Geheime archieven ontsloten
412 strekkende meter provinciaal archief openbaar
Vandaag draagt de Provincie haar archieven (periode 1944-1987) over
aan het Regionaal Historisch Centrum Limburg (RHCL) in Maastricht. Dit
betekent dat 43 jaar provinciaal archief openbaar en dus toegankelijk
wordt voor het publiek. De Provincie Limburg is de daarmee de vierde
provincie die volledig voldoet aan de openbaarheidbepaling van de
Archiefwet.
Links: de heer drs. D. Th. de Graaf, directeur van het Regionaal
Historisch Centrum Limburg. Rechts: de heer drs. W.L.J. Weijnen,
secretaris GS/algemeen directeur Provincie Limburg Het overgedragen
archief omvat onder andere dossiers over de stichting de Maasplassen,
stichting Watersnood, mijnsluiting, afgravingsgebieden, ontgrondingen,
PNL-gelden (Perspectieven Nota Limburg 1965-1987), milieuvergunningen
en dossiers van het Grindfonds.
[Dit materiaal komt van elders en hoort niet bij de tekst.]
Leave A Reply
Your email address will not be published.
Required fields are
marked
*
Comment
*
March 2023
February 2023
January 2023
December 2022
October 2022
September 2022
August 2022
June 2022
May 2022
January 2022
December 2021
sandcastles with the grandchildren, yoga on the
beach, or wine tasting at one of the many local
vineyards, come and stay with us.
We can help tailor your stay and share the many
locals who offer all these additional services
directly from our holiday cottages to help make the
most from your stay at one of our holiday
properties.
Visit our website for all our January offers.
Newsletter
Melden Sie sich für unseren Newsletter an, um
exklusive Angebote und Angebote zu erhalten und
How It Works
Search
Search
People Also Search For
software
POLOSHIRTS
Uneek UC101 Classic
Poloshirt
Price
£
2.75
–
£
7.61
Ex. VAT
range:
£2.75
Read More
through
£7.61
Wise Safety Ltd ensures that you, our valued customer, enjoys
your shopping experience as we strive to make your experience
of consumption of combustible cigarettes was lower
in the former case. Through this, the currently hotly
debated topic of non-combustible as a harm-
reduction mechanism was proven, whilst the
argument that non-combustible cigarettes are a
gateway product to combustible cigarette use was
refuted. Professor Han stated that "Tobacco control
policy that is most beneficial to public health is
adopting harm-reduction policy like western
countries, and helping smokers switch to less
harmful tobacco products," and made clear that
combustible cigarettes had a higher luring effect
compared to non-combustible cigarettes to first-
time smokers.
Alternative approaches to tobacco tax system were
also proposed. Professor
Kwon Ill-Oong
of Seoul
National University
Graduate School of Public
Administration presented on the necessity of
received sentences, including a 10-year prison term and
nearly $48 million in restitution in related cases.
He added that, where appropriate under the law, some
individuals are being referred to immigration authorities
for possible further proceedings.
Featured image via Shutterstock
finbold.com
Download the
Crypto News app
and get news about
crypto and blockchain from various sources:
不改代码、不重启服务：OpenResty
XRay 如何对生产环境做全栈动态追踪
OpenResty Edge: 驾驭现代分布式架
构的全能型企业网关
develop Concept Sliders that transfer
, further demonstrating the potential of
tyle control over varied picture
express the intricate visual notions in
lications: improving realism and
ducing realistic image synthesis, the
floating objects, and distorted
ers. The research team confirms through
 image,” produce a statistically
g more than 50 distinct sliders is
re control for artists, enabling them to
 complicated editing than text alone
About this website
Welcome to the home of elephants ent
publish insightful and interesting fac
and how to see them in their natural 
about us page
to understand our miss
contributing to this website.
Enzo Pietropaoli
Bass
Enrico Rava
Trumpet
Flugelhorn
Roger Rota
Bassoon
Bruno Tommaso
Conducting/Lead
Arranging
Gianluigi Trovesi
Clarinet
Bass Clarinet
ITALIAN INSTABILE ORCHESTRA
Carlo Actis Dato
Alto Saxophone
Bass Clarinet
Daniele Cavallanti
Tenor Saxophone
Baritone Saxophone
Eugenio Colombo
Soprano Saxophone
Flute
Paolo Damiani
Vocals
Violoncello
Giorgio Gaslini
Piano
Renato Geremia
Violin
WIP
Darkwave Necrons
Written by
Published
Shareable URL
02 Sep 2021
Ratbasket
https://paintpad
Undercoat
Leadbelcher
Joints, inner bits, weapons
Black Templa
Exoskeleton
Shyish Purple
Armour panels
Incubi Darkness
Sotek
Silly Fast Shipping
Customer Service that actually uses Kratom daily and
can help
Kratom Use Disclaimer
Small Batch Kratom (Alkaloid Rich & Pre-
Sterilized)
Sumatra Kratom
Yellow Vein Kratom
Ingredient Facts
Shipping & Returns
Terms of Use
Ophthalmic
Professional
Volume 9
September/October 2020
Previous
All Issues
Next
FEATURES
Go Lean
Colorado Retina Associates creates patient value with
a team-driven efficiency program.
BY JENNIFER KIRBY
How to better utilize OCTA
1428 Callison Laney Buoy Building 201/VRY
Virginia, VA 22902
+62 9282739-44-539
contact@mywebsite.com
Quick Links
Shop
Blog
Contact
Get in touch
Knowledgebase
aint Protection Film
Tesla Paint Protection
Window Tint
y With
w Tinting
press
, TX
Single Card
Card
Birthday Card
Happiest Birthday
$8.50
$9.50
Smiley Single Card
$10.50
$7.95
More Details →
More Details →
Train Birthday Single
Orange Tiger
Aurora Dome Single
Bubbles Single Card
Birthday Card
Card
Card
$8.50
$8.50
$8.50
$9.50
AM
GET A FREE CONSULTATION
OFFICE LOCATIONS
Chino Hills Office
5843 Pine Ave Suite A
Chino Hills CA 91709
Maar ook de Statenbijbel en de spullen
van generaal Dibbets, zoals medailles, sierknopen en tekeningen zijn
opvraagbaar.
In de Archiefwet 1995 is de overbrengingstermijn van archiefbescheiden
naar een archiefbewaarplaats verkort van 50 naar 20 jaar. Dat betekent
dat nog redelijk jonge informatie openbaar wordt. Deze verkorting van
de termijn betekent voor het provinciaal archief dat de aanwezige
bestanden van 1944 tot 1985 overgebracht dienen te worden naar het
Regionaal Historisch Centrum Limburg (RHCL), een Openbaar Lichaam
waarin het Rijksarchief Limburg en het Gemeentearchief zijn opgegaan.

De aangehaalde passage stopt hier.